An adult Buff-breasted Sandpiper graced Montrose Beach on the morning of August 5. This meager photo doesn’t do the experience justice as the bird walked close to the people fortunate enough to be there. Adult is the rarer of the two Buffy age classes we see; most are juveniles that show up later in August and early September. We also had adult Baird’s and Western Sandpipers, the later a rare bird and even rarer age class at Montrose. August is the best month for shorebirds for us, with the peak occuring later in the month. Try to visit the beach as often as possible, including later in the afternoon and evening.
The late summer shorebird bonanza continues at Montrose Beach. The show stealer on September 8 was a Buff-breasted Sandpiper that walked and fed nonchalantly among birders on the fishing pier. Shorebirds will often feed on the pier but this may be the first time a Buffy has done so. Other shorebirds seen at Montrose Beach on September 8 include the continuing juvenile Red Knot, 2 Baird’s Sandpipers, and 2 Greater Yellowlegs. Though not a shorebird, a surprise American White Pelican was also resting on the beach. We see a few flyover White Pelicans at Montrose each year, but this may be the first time one has set foot on land there.

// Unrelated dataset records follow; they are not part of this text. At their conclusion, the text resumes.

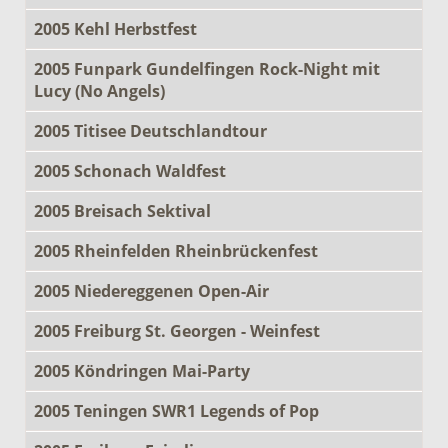
2005 Kehl Herbstfest
2005 Funpark Gundelfingen Rock-Night mit
Lucy (No Angels)
2005 Titisee Deutschlandtour
2005 Schonach Waldfest
2005 Breisach Sektival
2005 Rheinfelden Rheinbrückenfest
2005 Niedereggenen Open-Air
2005 Freiburg St. Georgen - Weinfest
2005 Köndringen Mai-Party
2005 Teningen SWR1 Legends of Pop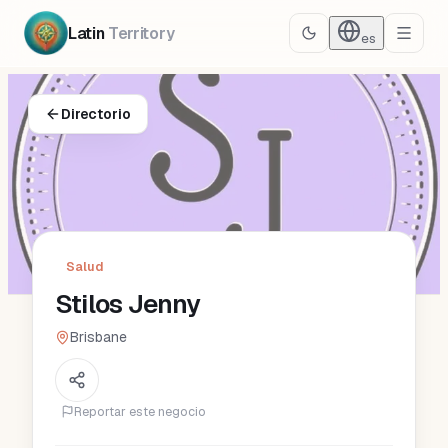
Latin
Territory
es
Directorio
Salud
Stilos Jenny
Brisbane
Reportar este negocio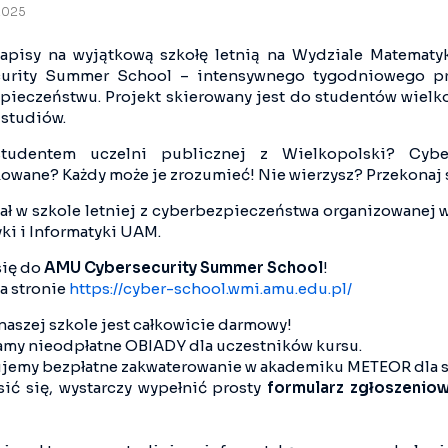
 2025
zapisy na wyjątkową szkołę letnią na Wydziale Matemat
curity Summer School – intensywnego tygodniowego pr
pieczeństwu. Projekt skierowany jest do studentów wielko
 studiów.
studentem uczelni publicznej z Wielkopolski? Cyb
owane? Każdy może je zrozumieć! Nie wierzysz? Przekonaj s
ał w szkole letniej z cyberbezpieczeństwa organizowanej
ki i Informatyki UAM.
się do
AMU Cybersecurity Summer School
!
a stronie
https://cyber-school.wmi.amu.edu.pl/
naszej szkole jest całkowicie darmowy!
my nieodpłatne OBIADY dla uczestników kursu.
jemy bezpłatne zakwaterowanie w akademiku METEOR dla s
sić się, wystarczy wypełnić prosty
formularz zgłoszenio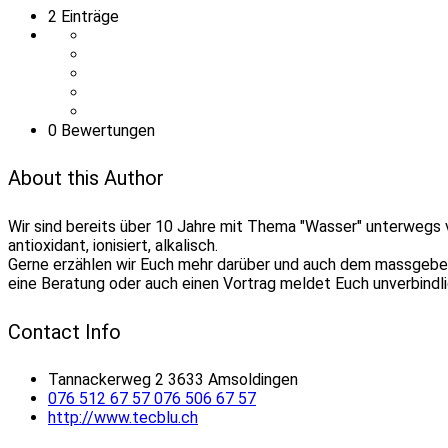
2
Einträge
0 Bewertungen
About this Author
Wir sind bereits über 10 Jahre mit Thema "Wasser" unterwegs vo
antioxidant, ionisiert, alkalisch.
Gerne erzählen wir Euch mehr darüber und auch dem massgebend
eine Beratung oder auch einen Vortrag meldet Euch unverbindl
Contact Info
Tannackerweg 2 3633 Amsoldingen
076 512 67 57 076 506 67 57
http://www.tecblu.ch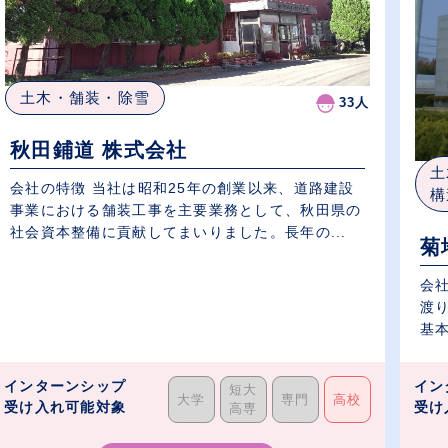
土木・舗装・除雪
33人
秋田鋪道 株式会社
土
会社の特徴 当社は昭和25年の創業以来、道路建設
構
事業における舗装工事を主要業務として、秋田県の
社会資本整備に貢献してまいりました。長年の...
菊
会社
渡り
基本
インターンシップ
イン
短大
大学
専門
高校
受け入れ可能対象
受け
高専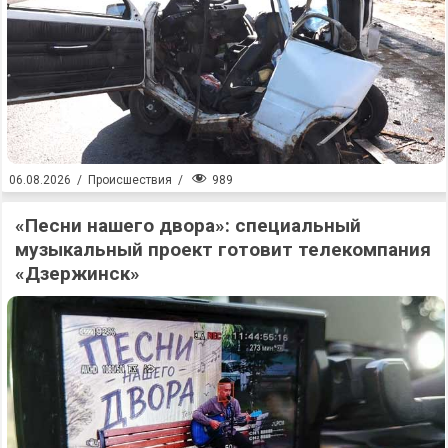
989
06.08.2026
/
Происшествия
/
«Песни нашего двора»: специальный
музыкальный проект готовит телекомпания
«Дзержинск»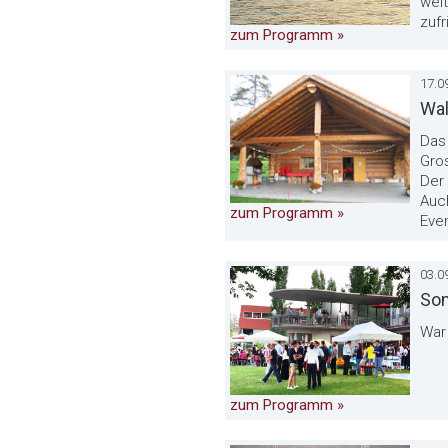
weit
zufr
zum Programm »
17.0
Wal
Das 
Gro
Der
Auch
zum Programm »
Even
03.09
Som
War 
zum Programm »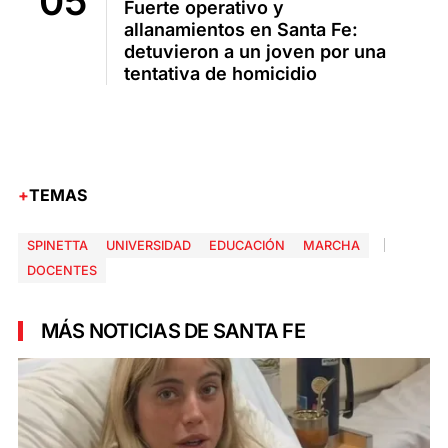
Fuerte operativo y
allanamientos en Santa Fe:
detuvieron a un joven por una
tentativa de homicidio
TEMAS
SPINETTA
UNIVERSIDAD
EDUCACIÓN
MARCHA
DOCENTES
MÁS NOTICIAS DE SANTA FE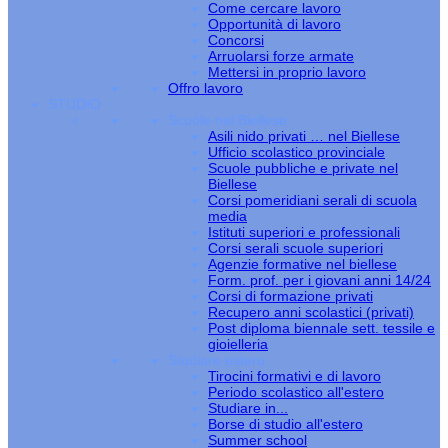
Come cercare lavoro
Opportunità di lavoro
Concorsi
Arruolarsi forze armate
Mettersi in proprio lavoro
Offro lavoro
STUDIO
Scuole nel Biellese
Asili nido privati … nel Biellese
Ufficio scolastico provinciale
Scuole pubbliche e private nel
Biellese
Corsi pomeridiani serali di scuola
media
Istituti superiori e professionali
Corsi serali scuole superiori
Agenzie formative nel biellese
Form. prof. per i giovani anni 14/24
Corsi di formazione privati
Recupero anni scolastici (privati)
Post diploma biennale sett. tessile e
gioielleria
Studiare estero
Tirocini formativi e di lavoro
Periodo scolastico all'estero
Studiare in...
Borse di studio all'estero
Summer school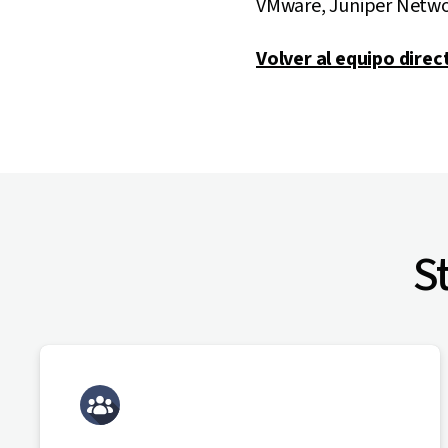
VMware, Juniper Networ
Volver al equipo direc
S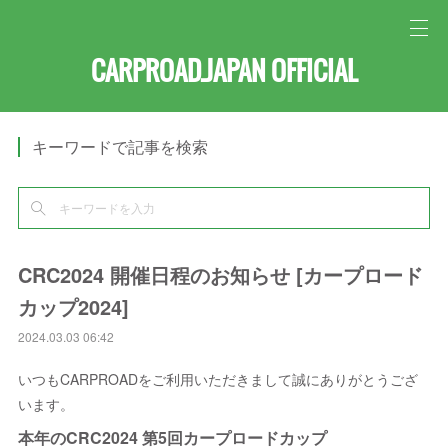
CARPROAD.JAPAN OFFICIAL
キーワードで記事を検索
CRC2024 開催日程のお知らせ [カープロード
カップ2024]
2024.03.03 06:42
いつもCARPROADをご利用いただきまして誠にありがとうござ
います。
本年の
CRC2024 第5回カープロードカップ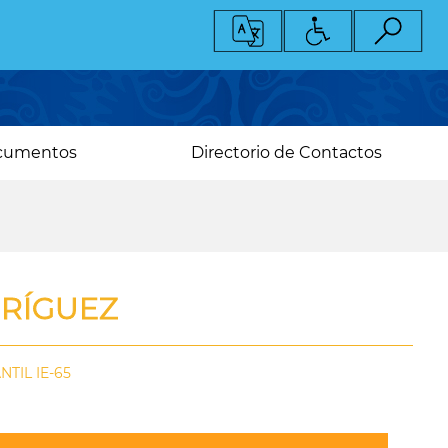
cumentos
Directorio de Contactos
RÍGUEZ
TIL IE-65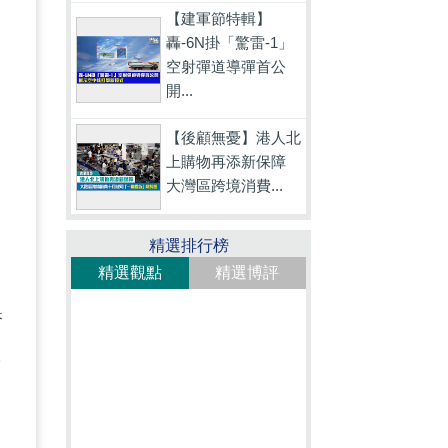
【建軍節特輯】
轟-6N掛「驚雷-1」
空射彈道導彈首公
疫
開...
香
【後顧無憂】港人北
明
上購物再添新保障
大灣區跨境消費...
精選排行榜
精選觀點
精選博評
界
香
政
支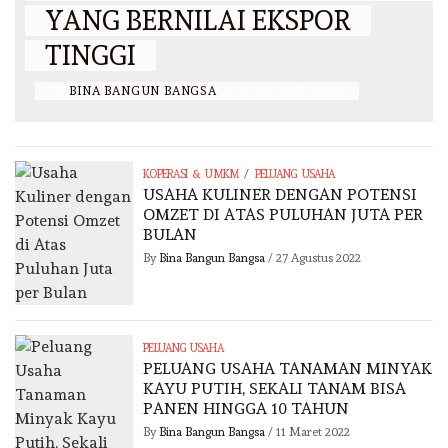
YANG BERNILAI EKSPOR
TINGGI
BY
BINA BANGUN BANGSA
/
15 JANUARI 2020
/
KOPERASI & UMKM
PELUANG USAHA
USAHA KULINER DENGAN POTENSI
OMZET DI ATAS PULUHAN JUTA PER
BULAN
By
Bina Bangun Bangsa
/
27 Agustus 2022
PELUANG USAHA
PELUANG USAHA TANAMAN MINYAK
KAYU PUTIH, SEKALI TANAM BISA
PANEN HINGGA 10 TAHUN
By
Bina Bangun Bangsa
/
11 Maret 2022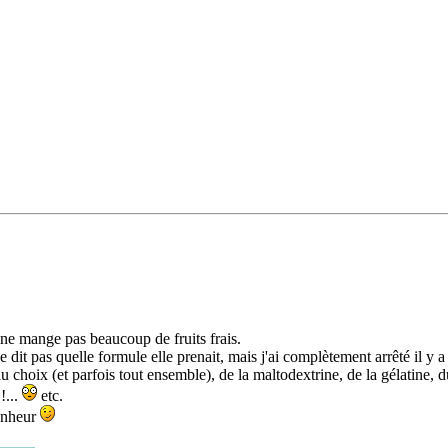
e ne mange pas beaucoup de fruits frais.
e dit pas quelle formule elle prenait, mais j'ai complètement arrêté il y 
u choix (et parfois tout ensemble), de la maltodextrine, de la gélatine, 
!...
etc.
bonheur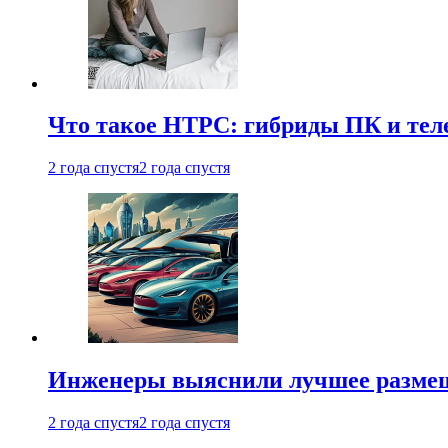
Что такое HTPC: гибриды ПК и тел
2 года спустя
2 года спустя
Инженеры выяснили лучшее размещ
2 года спустя
2 года спустя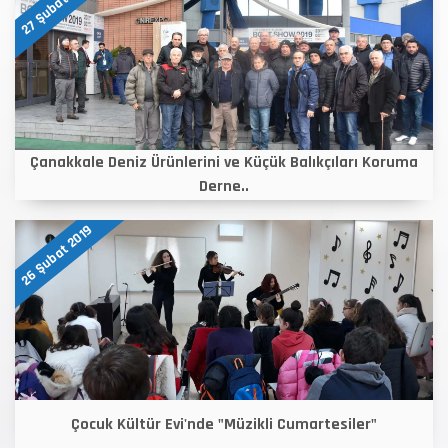
27 Şubat 2019
Çanakkale Deniz Ürünlerini ve Küçük Balıkçıları Koruma
Derne..
26 Şubat 2019
Çocuk Kültür Evi'nde "Müzikli Cumartesiler"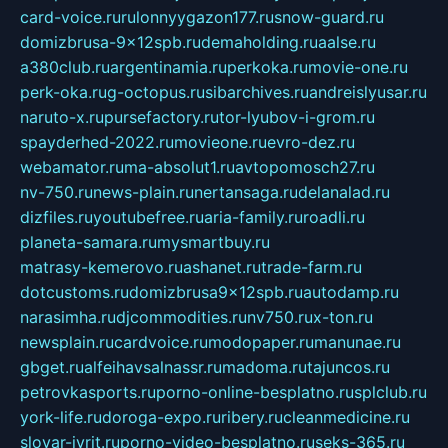
card-voice.ru
rulonnyygazon177.ru
snow-guard.ru
domizbrusa-9x12spb.ru
demaholding.ru
aalse.ru
a380club.ru
argentinamia.ru
perkoka.ru
movie-one.ru
perk-oka.ru
g-octopus.ru
sibarchives.ru
andreislyusar.ru
naruto-x.ru
pursefactory.ru
tor-lyubov-i-grom.ru
spayderhed-2022.ru
movieone.ru
evro-dez.ru
webamator.ru
ma-absolut1.ru
avtopomosch27.ru
nv-750.ru
news-plain.ru
nertansaga.ru
delanalad.ru
dizfiles.ru
youtubefree.ru
aria-family.ru
roadli.ru
planeta-samara.ru
mysmartbuy.ru
matrasy-kemerovo.ru
ashanet.ru
trade-farm.ru
dotcustoms.ru
domizbrusa9x12spb.ru
autodamp.ru
narasimha.ru
djcommodities.ru
nv750.ru
x-ton.ru
newsplain.ru
cardvoice.ru
modopaper.ru
manunae.ru
gbget.ru
alfeihavsalnassr.ru
madoma.ru
tajuncos.ru
petrovkasports.ru
porno-online-besplatno.ru
splclub.ru
york-life.ru
doroga-expo.ru
ribery.ru
cleanmedicine.ru
slovar-ivrit.ru
porno-video-besplatno.ru
seks-365.ru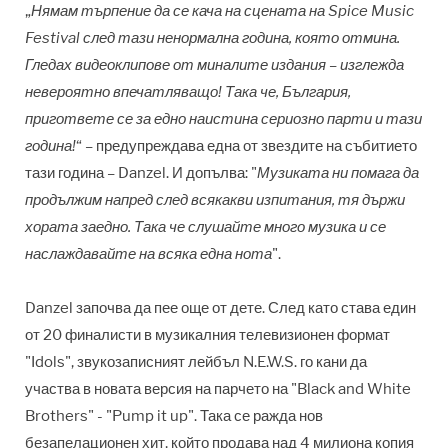
„
Нямам търпение да се кача на сцената на Spice Music
Festival след тази ненормална година, която отмина.
Гледах видеоклипове от миналите издания – изглежда
невероятно впечатляващо! Така че, България,
пригответе се за едно наистина сериозно парти и тази
година!
“ – предупреждава една от звездите на събитието
тази година
–
Danzel. И допълва: "
Музиката ни помага да
продължим напред след всякакви изпитания, тя държи
хората заедно. Така че слушайте много музика и се
наслаждавайте на всяка една нота
".
Danzel започва да пее още от дете. След като става един
от 20 финалисти в музикалния телевизионен формат
"Idols", звукозаписният лейбъл N.E.W.S. го кани да
участва в новата версия на парчето на "Black and White
Brothers" - "Pump it up". Така се ражда нов
безапелационен хит, който продава над 4 милиона копия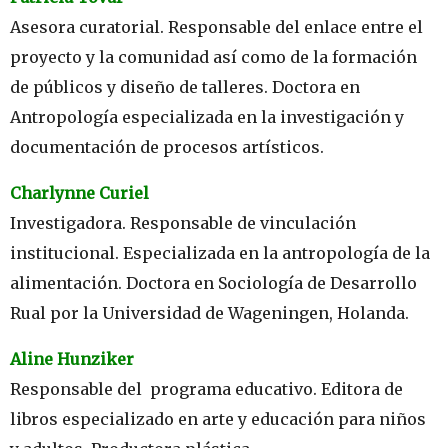
Asesora curatorial. Responsable del enlace entre el
proyecto y la comunidad así como de la formación
de públicos y diseño de talleres. Doctora en
Antropología especializada en la investigación y
documentación de procesos artísticos.
Charlynne Curiel
Investigadora. Responsable de vinculación
institucional. Especializada en la antropología de la
alimentación. Doctora en Sociología de Desarrollo
Rual por la Universidad de Wageningen, Holanda.
Aline Hunziker
Responsable del programa educativo. Editora de
libros especializado en arte y educación para niños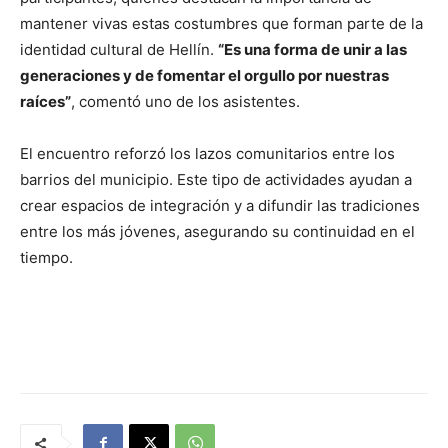
mantener vivas estas costumbres que forman parte de la
identidad cultural de Hellín.
“Es una forma de unir a las
generaciones y de fomentar el orgullo por nuestras
raíces”
, comentó uno de los asistentes.
El encuentro reforzó los lazos comunitarios entre los
barrios del municipio. Este tipo de actividades ayudan a
crear espacios de integración y a difundir las tradiciones
entre los más jóvenes, asegurando su continuidad en el
tiempo.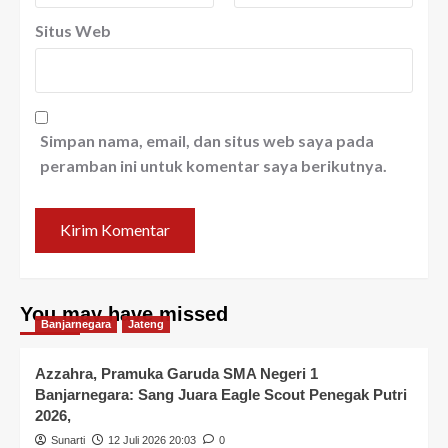
Situs Web
Simpan nama, email, dan situs web saya pada
peramban ini untuk komentar saya berikutnya.
You may have missed
Banjarnegara
Jateng
Azzahra, Pramuka Garuda SMA Negeri 1
Banjarnegara: Sang Juara Eagle Scout Penegak Putri
2026,
Sunarti
12 Juli 2026 20:03
0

Two juvenile Buff-breasted Sandpipers have been hanging around Montrose Beach for a couple of days. I missed them on August 26, the day they appeared, but saw them on August 27. Buffies are one of the rarer and more sought-after shorebirds we get at Montrose. They always generate a lot of excitement in the birding community. They’re also usually tame and approachable, as the photo suggests. Link to my eBird checklist for the morning below.
August 27, 2020
I spent a couple hours at Montrose this morning, September 3. The highlight for me, hands down, was the cooperative juvenile Buff-breasted Sandpiper on the beach. I haven’t seen a Buffy at Montrose in a few years, and I hadn’t seen one yet this fall, so I was fairly excited (thanks for the text, Fran M). The bird was working the north side of the fluddle with a few other shorebirds, including a young Stilt Sandpiper, another good shorebird for Montrose. My passerine highlight was a Connecticut Warbler in the dune willows. These willows have proven, both spring and fall, to be an excellent migrant trap. I ended up with “only” 39 species, but when 2 of those are Buff-breasted Sandpiper and Connecticut Warbler you shut up and count your blessings.
Al Stokie found an adult Buff-breasted Sandpiper at Montrose Beach this morning, July 27. Al first saw the bird near the fence at the west end of the protected area. He said the bird flew off after a few minutes and I thought I wouldn’t get to see it but it magically reappeared in front of us while we were standing at the base of the fishhook pier. This was about 7:20. A Killdeer spooked the bird and it flew off to the west and wasn’t seen again. This is the first Buff-breasted Sandpiper I’ve heard of not only for Illinois but the upper Midwest. There were also Semipalmated and Least Sandpipers, Sanderlings, and Semipalmated Plovers on the beach.